Follow me to Pormpuraaw, a small Aboriginal community on the western edge of Cape York, in northern Australia. I came here because of the way the locals, the Kuuk Thaayorre, talk about space. Instead of words like "right," "left," "forward," and "back," which, as commonly used in English, define space relative to an observer, the Kuuk Thaayorre, like many other Aboriginal groups, use cardinal-direction terms — north, south, east, and west — to define space.

The normal greeting in Kuuk Thaayorre is "Where are you going? What enables them — in fact, forces them — to do this is their language. Having their attention trained in this way equips them to perform navigational feats once thought beyond human capabilities.

People rely on their spatial knowledge to build other, more complex, more abstract representations. Representations of such things as time, number, musical pitch, kinship relations, morality, and emotions have been shown to depend on how we think about space.

So if the Kuuk Thaayorre think differently about space, do they also think differently about other things, like time?You’ve probably been told to sit up straight a few times in your life, turns out there’s a good reason to follow that heartoftexashop.comg or standing with a slouch can lead to abnormal spine alignment, which can affect our overall health and leave us with problems for the rest of our lives..

There are short-term effects too. In my opinion, language affects identity, personality and behavior in many ways, but the evidence for linguistic relativity is slight in the sense that structural differences in language definitely exist, but don’t shape our behavior or sense of identity the way you assume.

The Physical Thought

Below you’ll discover seven ways your body language can positively influence your life. The Victory Stance Amy Joy Cuddy is an American social psychologist known for her research on nonverbal behavior and the effects of social stimuli on hormone levels, among other things.

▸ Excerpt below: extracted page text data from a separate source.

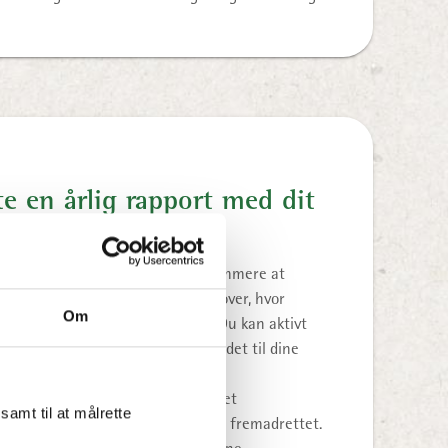
e en årlig rapport med dit
fanget af dit madaffald, er det nemmere at
ender vi dig hvert år en oversigt over, hvor
Om
alt har sendt til genanvendelse. Du kan aktivt
er i dit eget grønne regnskab, vise det til dine
giver dig et klart billede af din
 hjælper dig med at tage informeret
amt til at målrette
rdan du kan optimere dit madspild fremadrettet.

How Speaking a Second Language Affects the Way You Think The role of inhibition in language, thought, and emotion. Posted Sep 09, Jan 02,  · How Language Seems To Shape One's View Of The World: One's native language could also affect memory, says Pavlenko.

How language affects you

Shots is the online channel for . In contrast to one’s first language, it tends to lack the deep-seated, misleading affective biases that unduly influence how risks and benefits are perceived. So the language you speak in really.